In my last blog I talked about the value of making a commitment to yourself.  When we are truly committed to something  we don’t feel the need to strive.  I shared how I have made a commitment to exercise regularly but I did not accomplish a 30 day blog challenge.  The difference was that I had impulsively agreed to the challenge without really making an internal commitment to accomplish the task. With  commitment comes a sureness that makes the task  something you just do.

This leads me to my next point. Goals are future focused.  And that is fine. It only becomes a problem if the future becomes our reality.  For instance lets assume that Molly’s goal is to lose 25 pounds.  If she sees herself as being OK only after she loses the weight she is going to have a hard time sticking to the goal she has set for herself. The reason is that she is future focused.  Far better is she can accept herself in the present.  By  liking herself just the way she is in the present she will look at her desire to lose weight differently.  She will choose to work on losing weight because she wants to be healthy.

Life becomes richer if we truly live in the present and make the most of every day. If we do that the future will evolve in ways that we may not even imagine.

New Year’s Resolutions

January 4th, 2010

When I went to the gym on Saturday, January 2, it was great to see the place so full.  I am sure that many of these new people had made a New Year’s resolution to get serious about exercising.  Setting goals is important but the challenge is maintaining the resolution.

Several weeks ago I wrote about joining a 30 day challenge to blog daily.  I joined it impulsively without really thinking it through if I could do it.  Alas, I did not keep it up very long.  The timing was not right for me.

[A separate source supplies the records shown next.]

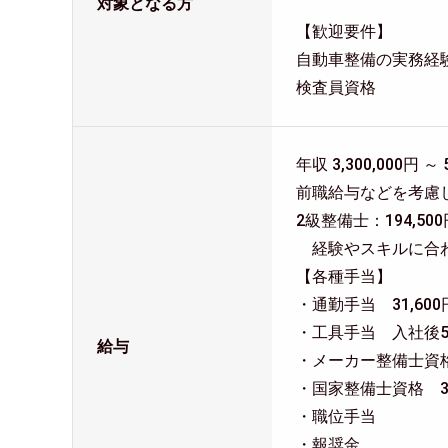
対象となる方
【歓迎要件】
自動車整備の実務経
検査員資格
年収 3,300,000円 ～ 
前職給与などを考慮
2級整備士：194,50
経験やスキルに合
【各種手当】
・通勤手当 31,60
・工具手当 入社後5年
給与
・メーカー整備士資格 3
・国家整備士資格 3,0
・職位手当
・報奨金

I did feel badly when I terminated this challenge.  In contrast, I enjoyed doing a similar 30 day challenge last May and had not trouble completing it.

Yet I have managed to maintain a regular exercise schedule for a number of years now.  I think the difference is that I have made a commitment to myself that I have to do it.  My reason is that I want to be healthy and fit as I get older.  I have changed my goal to be healthy and fit into a life habit. Now when I miss some days I am eager to get back to my routine.  I do remember back that it took a while of trial and error til exercising became a regular part of my life.

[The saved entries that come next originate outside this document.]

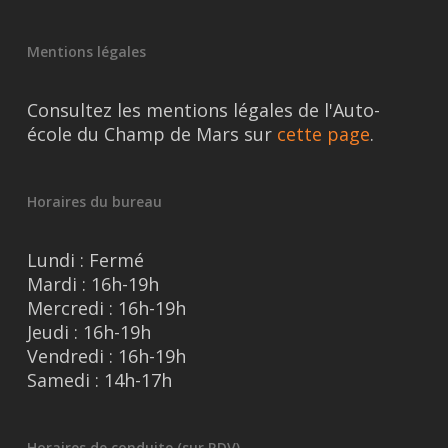
Mentions légales
Consultez les mentions légales de l'Auto-
école du Champ de Mars sur
cette page
.
Horaires du bureau
Lundi : Fermé
Mardi : 16h-19h
Mercredi : 16h-19h
Jeudi : 16h-19h
Vendredi : 16h-19h
Samedi : 14h-17h
Horaires de conduite (sur RDV)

This latest blogging challenge was not something I made a total commitment to.  I think that unless we truly own our goals it is hard to maintain the discipline to change the goal into a habit.  In terms of blogging my goal this year is to blog twice a week. Knowing my pattern, at first I will have to expect myself just to do it. I am eager to see how long it will take me to shift the expectation to blog twice a week into a regular writing habit.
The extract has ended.